Mara stood by the water cooler, watching the bubbles rise in predictable, rhythmic succession. Her office reflection looked back at her—tired eyes, mouth slightly open, like a goldfish surfacing for air.

"You're doing it again," said Daniel, leaning against the cubicle wall. He'd been her work friend for three years, the kind of friend who knew your coffee order but not your mother's maiden name. The boundary between them had always been crystalline, transparent, safe.

"Doing what?"

"That thing where you forget to blink."

She laughed, but it came out hollow. Last night, she'd found her husband's phone open to a message thread that didn't belong to her. This morning, she'd watched him pack a suitcase with the quiet precision of someone who'd been rehearsing the exit for months. Now she was at work, pretending to care about quarterly projections, while her life dissolved around her like sugar in warm water.

"My marriage is ending," she said. The words felt foreign, like she was speaking a language she'd never learned.

Daniel didn't say I'm sorry or ask what happened. He just stood there, his presence solid and uncomplicated.
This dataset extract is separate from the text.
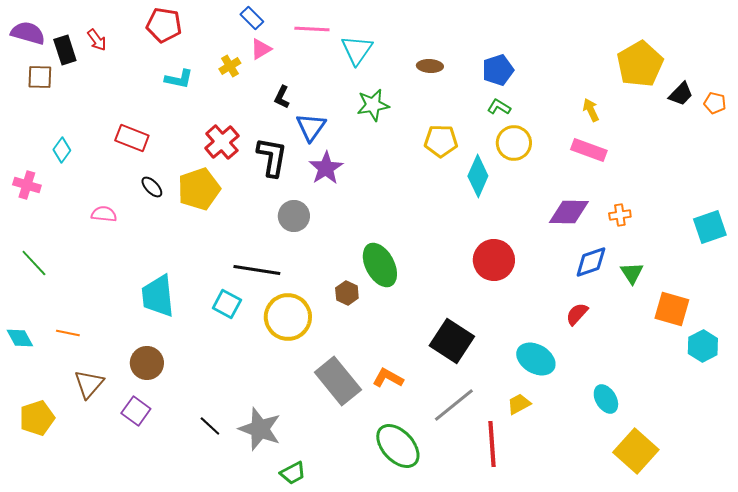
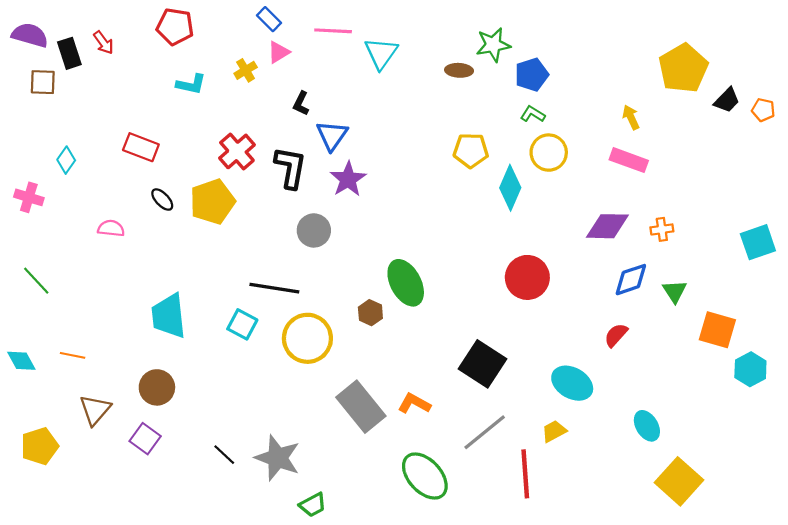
green star: (373, 105) -> (493, 45), moved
"You know that thing about goldfish?" he said after a moment. "How people say they have three-second memories? It's not true. They can remember things for months."

Mara stared at him. "Why are you telling me this?"

"Because I think sometimes we wish we were goldfish. That everything could just disappear, forgotten, every few seconds. No pain, no memory, just swimming in circles." He paused. "But we're not. We remember everything. And that's the terrible, beautiful thing about it."

Something shifted between them then—not a line crossed, but a door opening. The way he looked at her, with an intensity that had always been there, carefully folded away. She realized suddenly that he was the goldfish in her story, circling the same aquarium, waiting for her to notice.

"Daniel—"

"Your desk," he said, stepping back. "Jeffrey needs those Q3 numbers."

He walked away, leaving her alone by the water cooler, watching the bubbles rise toward a surface she suddenly couldn't find.